I had to bring the trashcans in from the street and I didn’t have to line them up against the gate so I could throw poppa’s trash in without having to open the gate. I could just leave them, terribly, wherever.
I kept thinking I better go check on him. I went into his room like I normally would and I sat in a chair by the window behind his big fat chair by the tv and I just sat there in the nothing.
It’s like he’s hiding somewhere but he’s just all done. I can’t understand how he’s just all done. I felt like I was gonna be making his coffee forEVER. Every spoonful I put in there felt like forever. Five years taking care of somebody is a long time.
Most of my previous life I spent making sure I got out before the other person did. I was good at it, it was a good way of ensuring that nobody beat me to the exit, a little tight maneuver that guaranteed heart safety, keeping myself all wrapped up in a little box.
Then kids came, and I stayed, and Barry stayed, and eventually Poppa stayed. And then the routine of it made more sense to me than the getting out but wait this is not what I’m talking about. Or maybe it is. Maybe there’s a reason why Becky our labrador always knows where I am and comes to jump on the bed at the end of the night, because that’s where she belongs, and she’s ready.
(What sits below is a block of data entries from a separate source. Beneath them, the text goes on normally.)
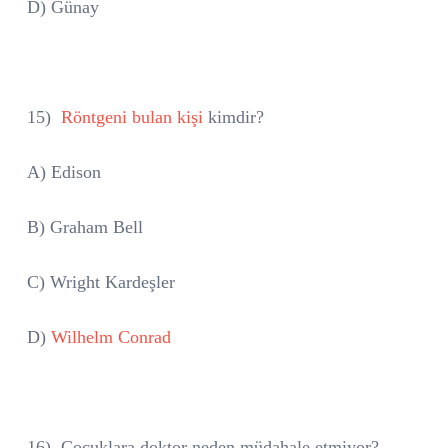
D) Günay
15)
Röntgeni bulan kişi
kimdir?
A) Edison
B) Graham Bell
C) Wright Kardeşler
D)
Wilhelm Conrad
16)
Çocuklara doktor neden müdahale etmiyor?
Poppa was ours, in sickness and in health, and making his coffee and cutting up a banana and putting on his slippers and throwing out his trash and giving him a kiss on the head every day, that gave me a nice life. On the days I didn’t really feel like doing all of those things, when I’d be dressing him and brushing his hair, I’d think about how he was once somebody’s baby, and she did all these things, she must’ve loved doing all these things. So I did them for her, for her baby, and he was then mine too.
You don’t really need very much when you’re almost 101. In the last few days, he needed what he’d always needed – some help with his daily routine, a walk to the table, some food, he liked ripping the sugar packets open and stirring them in. Somedays he wouldn’t talk much, some days he’d look at me and say “What’s doin, Julie.” He would fall asleep, then eat a little, then forget to eat, then sleep a little. He liked the dog coming in so he could greet her and pet her soft head. He never stopped reaching for the dog. In the afternoon, he sat and listened to baseball, maybe just for the sound and shape of it on the tv. He liked a blanket, and dinner. Over the monitor hearing Barry saying Goodnight Dad when he was in bed and See You Tomorrow. And him saying “I hope so Bare.”
The last two days when he was having trouble breathing, it was like it wasn’t real, he could get through it. He was tough, he had no intention of leaving if his body could have fought it. But breathing with heavy liquid in your lungs is hard when your heart has been going since Ford invented the car. If you were born when people were still shocked from the recent Titanic sinking. If Charlie Chaplin was the hot young director when you were learning to walk.
Poppa had a team of people caring for him, and in the last few days he was not himself really, he was an old lion, breathing with his growly roar, closed eyes on the horizon, steady, aging, thick maned, sturdy in his weakness. He just sat in that chair, and did what his body told him, which was quietly just stay as long as you can, Lee.
I hope to be like him if I ever get to be that old, the way he’d just say thank you all the time. Loving the dog, loving all the kids, allowing himself to just be there with us, giving himself to us, and trusting us, in all our imperfections and humanness. He let us have him.
Like his worker Jose said when we told him Poppa had gone. Jose, the kindest guy in the world. He said. “I coulda done better.”